D 2010. R: Dr. Jo Baier. B: Ulrich Limmer, Folco Terzani. K: Judith Kaufmann. S: Claus Wehlisch. M: Ludovico Einaudi. P: collina Filmproduktion. D: Bruno Ganz, Elio Germano, Erika Pluhar, Andrea Osvárt, Nicolò Fitz-William, Gianni Cavina u.a.
98 Min. Universum ab 7.10.10

Tiziano Terzani hat keine Angst vor dem Tod – schön für ihn

Von Robert Cherkowski Wie man dem nahenden Tode begegnen soll ist eine Frage, mit der man sich auch auf den großen Leinwänden ein ums andere mal auseinandergesetzt hat. Melvil Poupaud in Francois Ozons Die Zeit die bleibt stürzte sich in Exzesse und brach Brücken ab. Jack Nicholson und Morgan Freeman erfüllten sich in The Bucket List kindliche Herzenswünsche und Anthony Hopkins blieb in Rendezvous mit Joe Black gar so cool, mit dem Grim Reaper (dem platinblonden Brad Pitt) zu verhandeln, um einen Aufschub zu erwirken. Meist bewirkte die Begegnung mit dem Tode einen unbedingten Lebenshunger. Die Protagonisten filmischer Sterbebegleitung werden sich im Anbetracht der großen Schwärze allzuoft der vergeudeten Zeit ihres Lebens bewußt und wollen nun, das Ende vor Augen, noch einmal beherzt aufdrehen.

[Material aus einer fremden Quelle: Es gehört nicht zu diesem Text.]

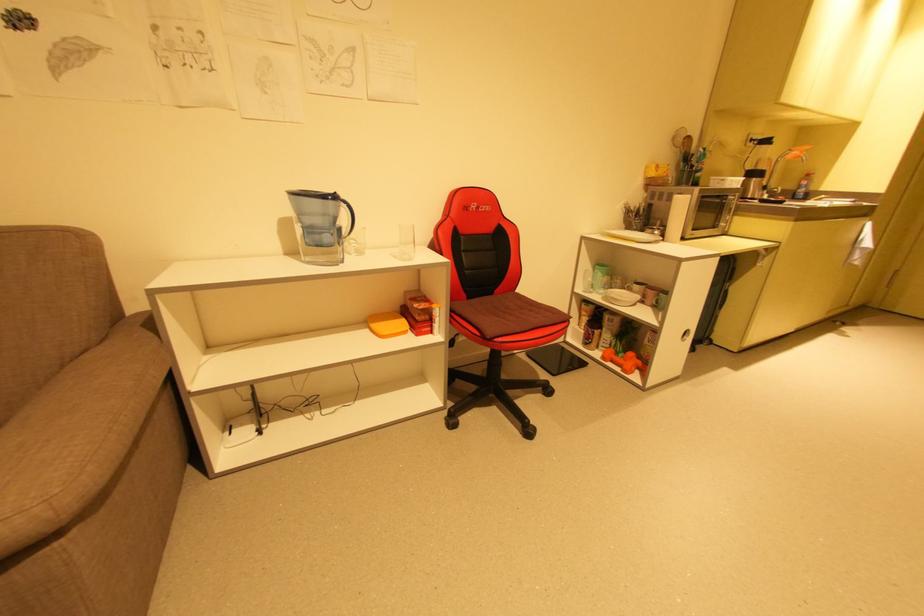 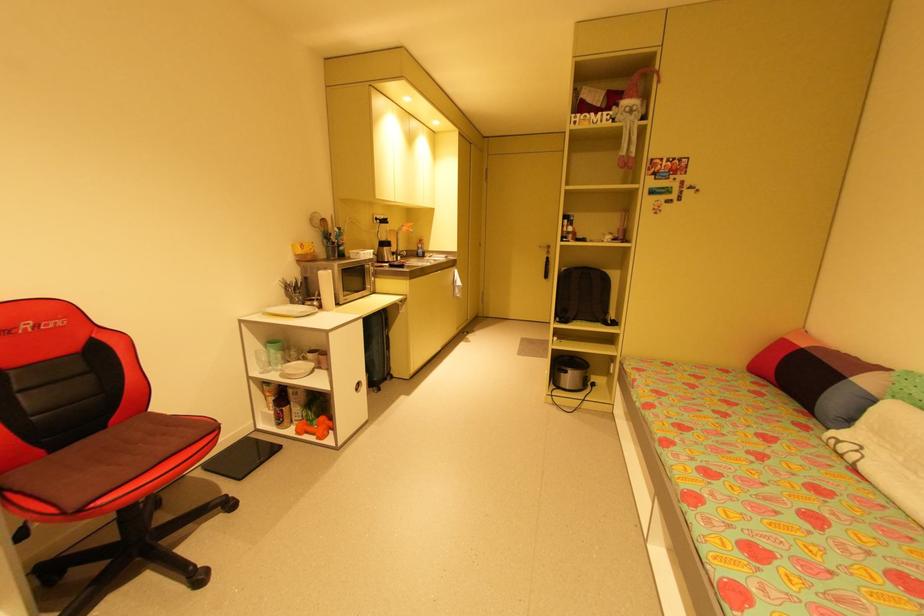 Question: The first image is from the beginning of the video and the second image is from the end. How did the camera likely rotate when shooting the video?

Choices:
 (A) Left
 (B) Right
 (C) Up
 (D) Down

Answer: (B) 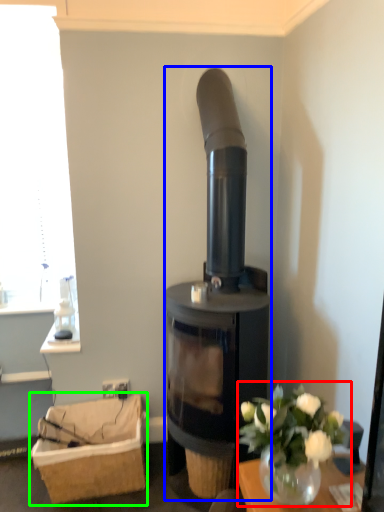 Question: Which is farther away from floral arrangement (highlighted by a red box)? wood burning stove (highlighted by a blue box) or basket (highlighted by a green box)?

Choices:
 (A) wood burning stove
 (B) basket

Answer: (B) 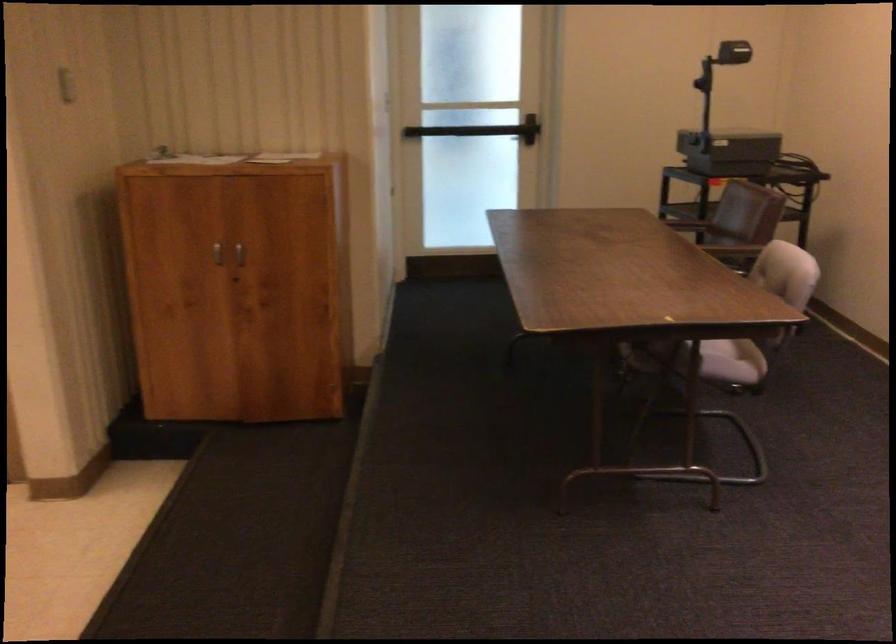 Find the location of a particular element. This screenshot has height=644, width=896. projector head is located at coordinates (729, 53). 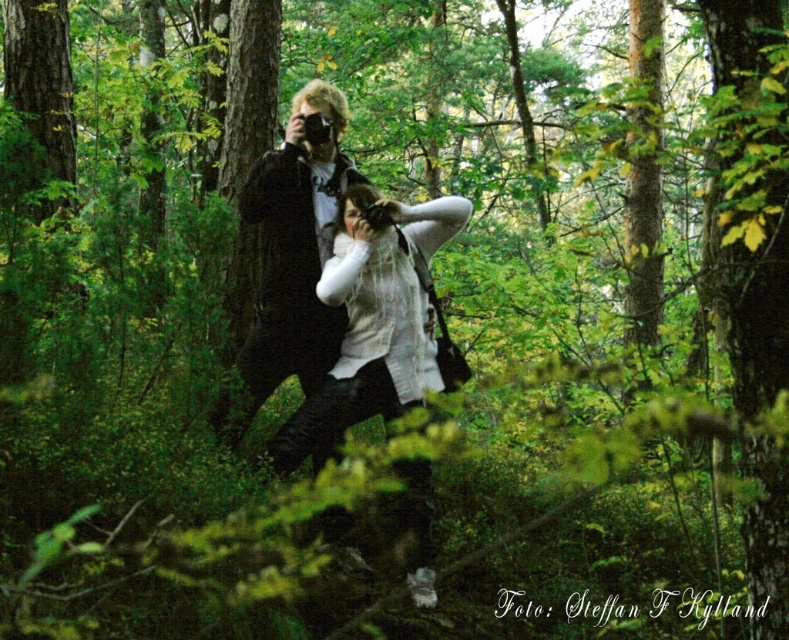 Does white knitted sweater at center have a smaller size compared to matte black jacket at center?

Actually, white knitted sweater at center might be larger than matte black jacket at center.

Is white knitted sweater at center positioned in front of matte black jacket at center?

That is True.

The image size is (789, 640). I want to click on white knitted sweater at center, so click(x=378, y=317).

I want to click on white knitted sweater at center, so click(378, 317). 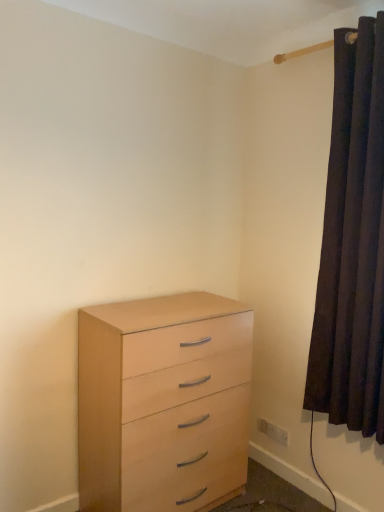 Question: Is white plastic electric outlet at lower right located within dark velvet curtain at right?

Choices:
 (A) yes
 (B) no

Answer: (B)

Question: Does dark velvet curtain at right turn towards white plastic electric outlet at lower right?

Choices:
 (A) no
 (B) yes

Answer: (A)

Question: Can you confirm if dark velvet curtain at right is taller than white plastic electric outlet at lower right?

Choices:
 (A) no
 (B) yes

Answer: (B)

Question: Is dark velvet curtain at right at the right side of white plastic electric outlet at lower right?

Choices:
 (A) no
 (B) yes

Answer: (B)

Question: Is dark velvet curtain at right at the left side of white plastic electric outlet at lower right?

Choices:
 (A) no
 (B) yes

Answer: (A)

Question: From a real-world perspective, does dark velvet curtain at right stand above white plastic electric outlet at lower right?

Choices:
 (A) no
 (B) yes

Answer: (B)

Question: From the image's perspective, is white plastic electric outlet at lower right above light wood chest of drawers at lower left?

Choices:
 (A) no
 (B) yes

Answer: (A)

Question: Is white plastic electric outlet at lower right in front of light wood chest of drawers at lower left?

Choices:
 (A) yes
 (B) no

Answer: (B)

Question: From a real-world perspective, is white plastic electric outlet at lower right under light wood chest of drawers at lower left?

Choices:
 (A) yes
 (B) no

Answer: (A)

Question: Is white plastic electric outlet at lower right aimed at light wood chest of drawers at lower left?

Choices:
 (A) yes
 (B) no

Answer: (A)

Question: Is white plastic electric outlet at lower right positioned far away from light wood chest of drawers at lower left?

Choices:
 (A) no
 (B) yes

Answer: (A)

Question: Does white plastic electric outlet at lower right have a lesser width compared to light wood chest of drawers at lower left?

Choices:
 (A) no
 (B) yes

Answer: (B)

Question: Can you confirm if dark velvet curtain at right is smaller than light wood chest of drawers at lower left?

Choices:
 (A) yes
 (B) no

Answer: (A) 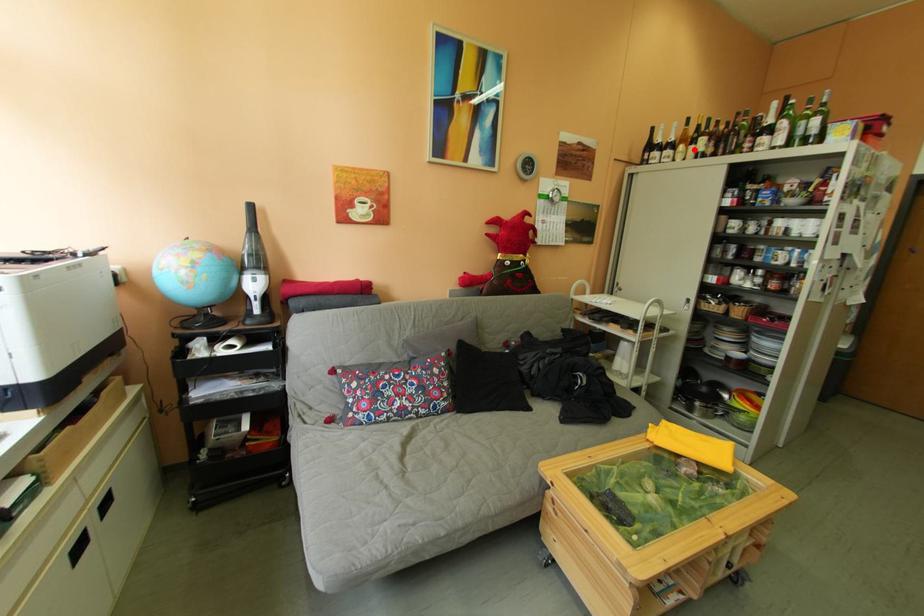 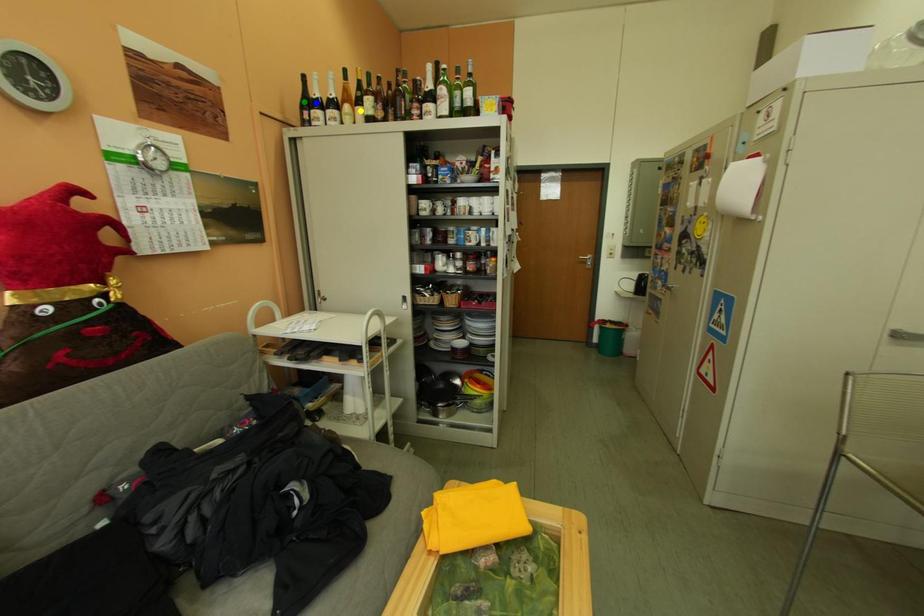 Question: I am providing you with two images of the same scene from different viewpoints. A red point is marked on the first image. You are given multiple points on the second image. Which point in image 2 represents the same 3d spot as the red point in image 1?

Choices:
 (A) green point
 (B) yellow point
 (C) blue point

Answer: (B) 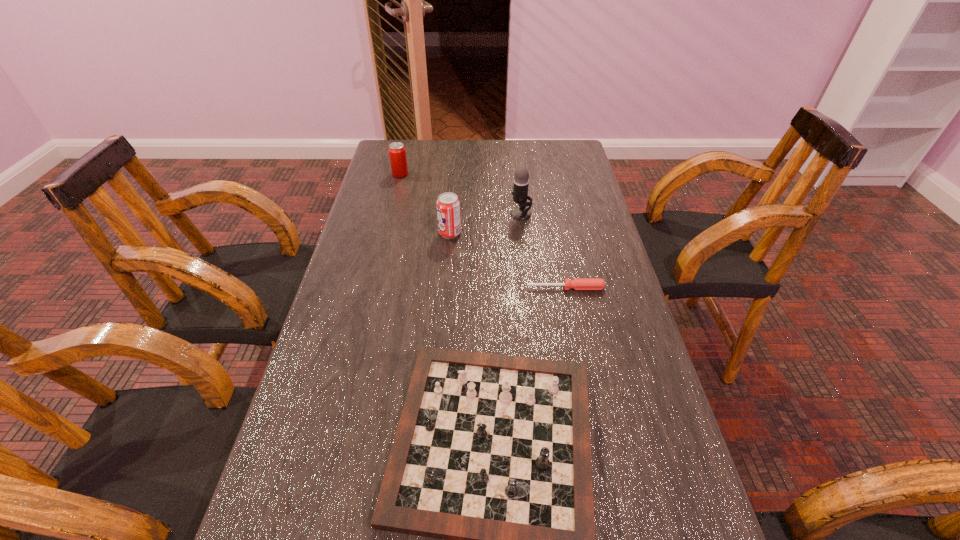 This screenshot has height=540, width=960. What are the coordinates of `free space between the tallest object and the shortest object` in the screenshot? It's located at point(543,251).

This screenshot has width=960, height=540. I want to click on empty space that is in between the third shortest object and the soda can, so click(425, 204).

Identify the location of vacant area that lies between the fourth nearest object and the farthest object. (461, 194).

Locate an element on the screen. This screenshot has height=540, width=960. free space between the fourth farthest object and the tallest object is located at coordinates (543, 251).

Identify the location of free space that is in between the screwdriver and the soda can. (508, 261).

Find the location of a particular element. This screenshot has height=540, width=960. the closest object relative to the third farthest object is located at coordinates (521, 181).

The height and width of the screenshot is (540, 960). Find the location of `object that is the closest to the third farthest object`. object that is the closest to the third farthest object is located at coordinates (521, 181).

Where is `vacant region that satisfies the following two spatial constraints: 1. on the back side of the tallest object; 2. on the right side of the soda can`? vacant region that satisfies the following two spatial constraints: 1. on the back side of the tallest object; 2. on the right side of the soda can is located at coordinates (451, 214). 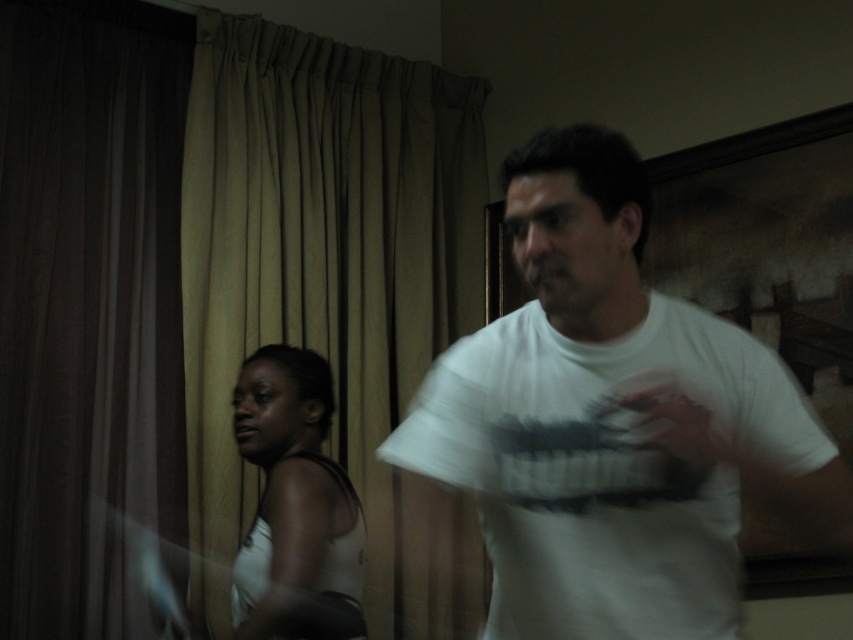 You are standing in the room and see two points marked in the image. Which point, point (639,454) or point (265,618), is nearer to you?

Point (639,454) is closer to the viewer than point (265,618).

You are standing in the room where the image was taken. There is a beige fabric curtain at upper center marked by point [328,276]. If you want to walk towards that point, which direction should you move relative to your current position?

The point [328,276] marks the beige fabric curtain at upper center. To walk towards it, you should move forward and slightly to the right since the curtain is located in the upper central area of the room. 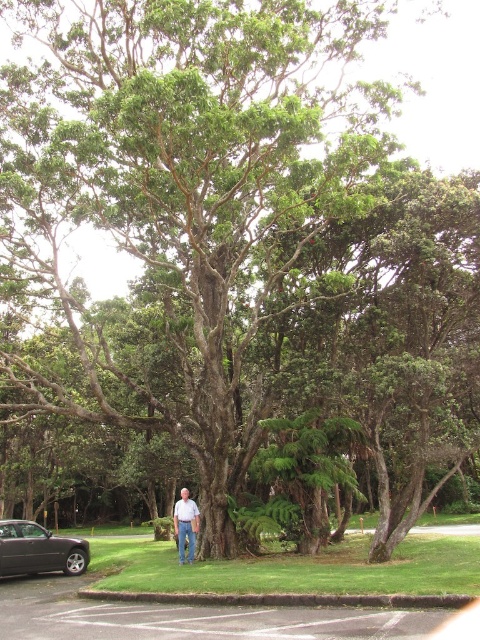 From the picture: Can you confirm if dark gray metallic car at lower left is positioned below white cotton shirt at center?

Indeed, dark gray metallic car at lower left is positioned under white cotton shirt at center.

Between dark gray metallic car at lower left and white cotton shirt at center, which one appears on the left side from the viewer's perspective?

Positioned to the left is dark gray metallic car at lower left.

Between point (3, 525) and point (182, 509), which one is positioned in front?

Point (3, 525)

This screenshot has width=480, height=640. What are the coordinates of `dark gray metallic car at lower left` in the screenshot? It's located at (x=38, y=550). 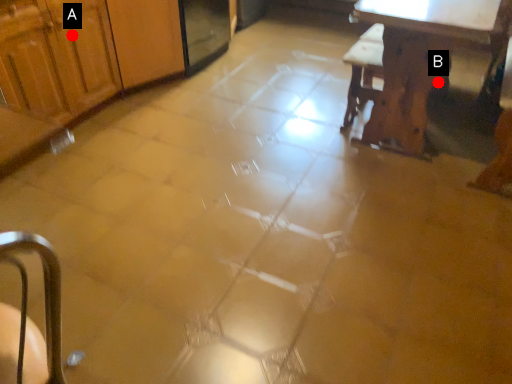 Question: Two points are circled on the image, labeled by A and B beside each circle. Among these points, which one is nearest to the camera?

Choices:
 (A) A is closer
 (B) B is closer

Answer: (A) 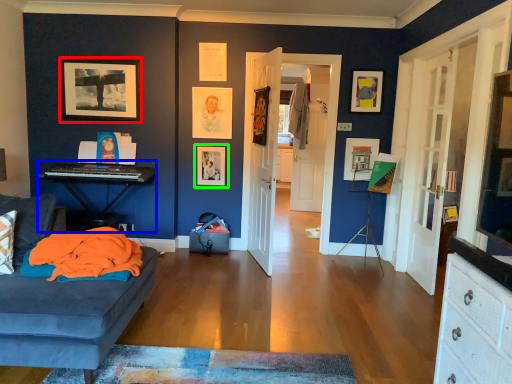 Question: Which object is the closest to the picture frame (highlighted by a red box)? Choose among these: computer desk (highlighted by a blue box) or picture frame (highlighted by a green box).

Choices:
 (A) computer desk
 (B) picture frame

Answer: (A) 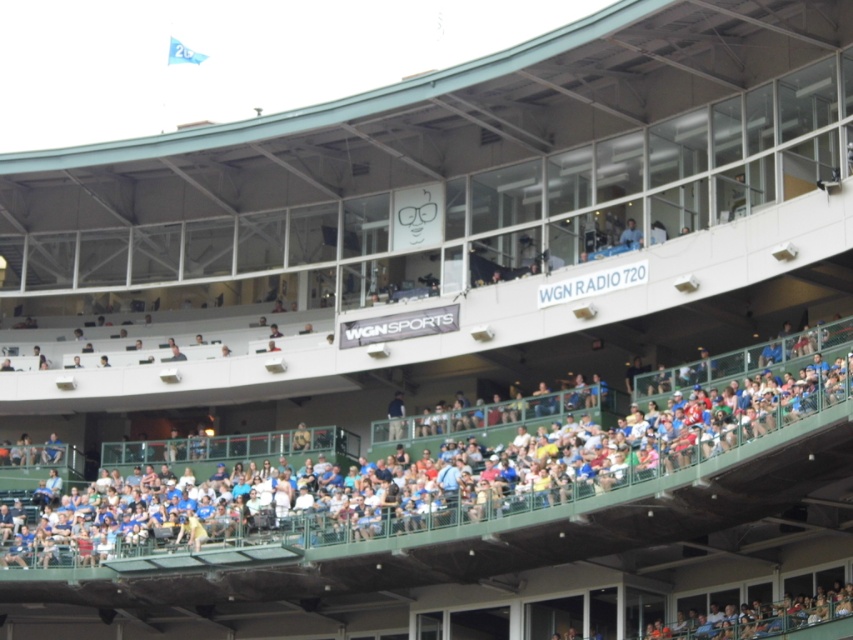 Is point (218, 477) positioned in front of point (628, 227)?

No.

Can you confirm if green plastic seats at center is positioned above blue shirt at upper center?

No.

Find the location of a particular element. The image size is (853, 640). green plastic seats at center is located at coordinates coord(447,465).

Find the location of a particular element. green plastic seats at center is located at coordinates (447, 465).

Nicht so jedoch Tiziano Terzani (Bruno Ganz) in Jo Baiers rührigem Sterbemelodram Das Ende ist mein Anfang: als der ehemalige Journalist und Autor – vom fortschreitenden Darmkrebs gezeichnet – merkt, daß sich sein Leben im nahenden Ausklang befindet, läßt er seinen Sohn Folco (faszinierend hölzern: Elio Germano) zu seinem ländlichen Alterswohnsitz in der Toskana einfliegen, um ihm die Geschichte seines Lebens zu erzählen.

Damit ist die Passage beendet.